Aug 24

A TCP packet is normally 1500 bytes large, 40 bytes of that being header information and 1640 of it being data. Trouble is, sometimes you don’t have 1640 bytes of data to send. In a telnet session for example, hitting enter is 1 byte, but we still need to send an entire packet for that single byte meaning 41 bytes on the wire.  This isn’t efficient and too many small packets like this can bring a firewall to its knees. A solution was put in place years ago called Nagles Algorithm that holds off on sending data until a larger packet can be assembled. Good for general use, not good for an iSCSI SAN.  Here are some worthless and misleading numbers.

Single SATA drive, P4 OpenSolaris Build 91 shared via iSCSI on a dedicated gig network with MTU at 1500.
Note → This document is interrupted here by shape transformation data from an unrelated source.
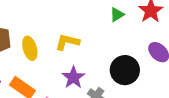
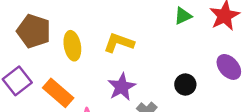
black circle: (125, 70) -> (185, 84), size x0.6

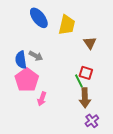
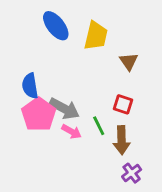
gray arrow: (36, 56) -> (64, 109), moved, size x1.5
green line: (79, 81) -> (99, 126), moved
pink arrow: (42, 99) -> (71, 132), moved, turned -80

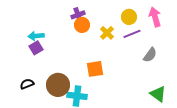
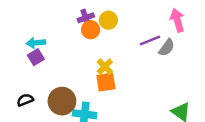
yellow circle: (129, 17) -> (108, 20), moved
yellow cross: (107, 33) -> (105, 67), moved
gray semicircle: (150, 55) -> (167, 48), moved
while true; do dd if=/dev/zero of=test.img bs=1024 count=100000; rm test.img; done
102400000 bytes (102 MB) copied, 3.84045 s, 26.7 MB/s
102400000 bytes (102 MB) copied, 4.24423 s, 24.1 MB/s

Now with Nagle disabled

while true; do dd if=/dev/zero of=test.img bs=1024 count=100000; rm test.img; done
102400000 bytes (102 MB) copied, 2.13878 s, 47.9 MB/s
102400000 bytes (102 MB) copied, 2.14086 s, 47.8 MB/s

For the statisticians among you, I did several more tests and used other utilities like cp, but this is a blog and blogs are quick so work with me here.

A bug was opened with the OpenSolaris folks (6621560) but in the meantime, we can take care of this ourselves with one little command.   To check the status of Nagle, run the following as root

ndd -get /dev/tcp tcp_naglim_def

If that comes back with anything other then 1, Nagle is kicking you in the shorts. So lets fix that.
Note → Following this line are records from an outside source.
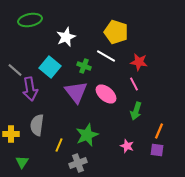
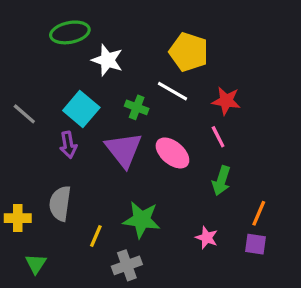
green ellipse: (30, 20) -> (70, 32), moved
white star: (66, 37) -> (107, 60), turned -30
purple arrow: (30, 89) -> (68, 145), moved, size x0.7
green star: (87, 135) -> (142, 220), turned 30

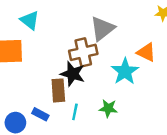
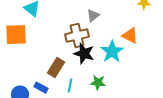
gray triangle: (102, 29) -> (93, 16), size x0.6
black star: (73, 74) -> (84, 54), moved
brown rectangle: (58, 90) -> (56, 68), turned 36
ndd -set /dev/tcp tcp_naglim_def 1

Tada. things should be a fair bit speedier now.  Unfortunatly, this is system wide and may impact thigs like webservers, but if you are running apache on your SAN you pretty much get what you deserve. Enjoy!

Apr 15

To get the speed and duplex of a NIC in Solaris, use the ndd command.
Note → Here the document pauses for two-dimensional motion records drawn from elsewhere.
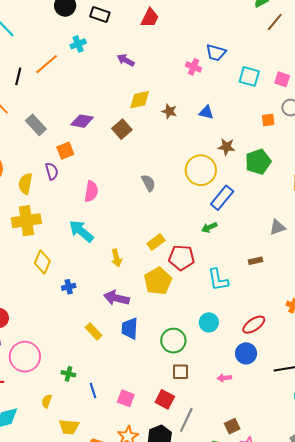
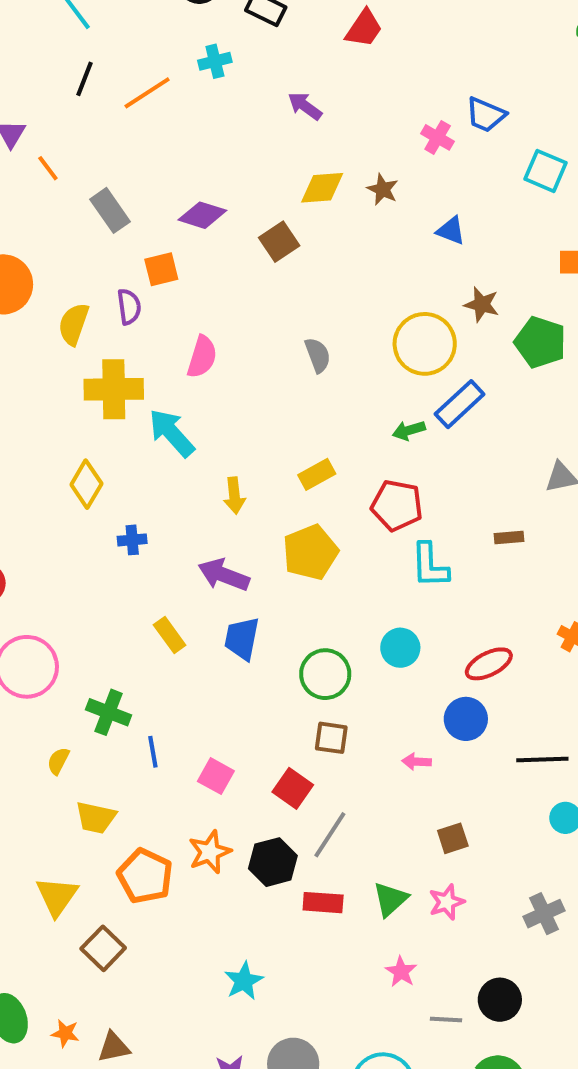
black line: (18, 76) -> (85, 79), moved
brown star: (169, 111) -> (383, 189), moved
green pentagon: (258, 162) -> (540, 342), turned 30
yellow cross: (26, 221) -> (114, 389), moved
green arrow: (209, 227) -> (409, 430), moved
red pentagon: (182, 258) -> (397, 505), moved
green cross: (68, 374) -> (109, 712), size x1.5
brown square: (232, 426) -> (453, 838), moved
ndd -get /dev/bge0 link_speed
ndd -get /dev/bge0 link_duplex

Duplex values are 0 (disconnected) 1 (half) and 2 (full)

Apr 8

NICs like to talk to each other at the same speed and duplex. In fact, bad things happen if you have a mismatch in either of those, so a way to view and then set those parameters is important. Let’s start with the viewing. As root, run

ethtool $DEV

Where the $DEV is the network interface. You’ll get output similar to the following

root@Seraph:~# ethtool eth0
Settings for eth0:
Supported ports: [ TP MII ]
Supported link modes: 10baseT/Half 10baseT/Full
100baseT/Half 100baseT/Full
Supports auto-negotiation: Yes
Advertised link modes: 10baseT/Half 10baseT/Full
100baseT/Half 100baseT/Full
Advertised auto-negotiation: Yes
Speed: 10Mb/s
Duplex: Half
Port: MII
PHYAD: 32
Transceiver: internal
Auto-negotiation: on
Supports Wake-on: pumbg
Wake-on: d
Current message level: 0×00000007 (7)
Link detected: no

The fields in bold tell you the capabilities of your interface, the current speed, the current duplex and whether the NIC is set to try to auto-negotiate it’s speed and duplex settings with the switch. While auto-negotiate will work in most cases for clients, when you start talking about servers you really need to hardcode the NIC. Do that with

ethtool -s $DEV speed 100 duplex full

And now $DEV is set to 100Mbs Full Duplex. You can verify that with another run of ethtool. An important tip to remember is to never run this command if you are connected to the server using this interface. If a speed or duplex mismatch occur, the server will become pretty much unavailable over that interface. Always use the serial console, the attached keyboard or a different interface then the one you are working on to connect to the server.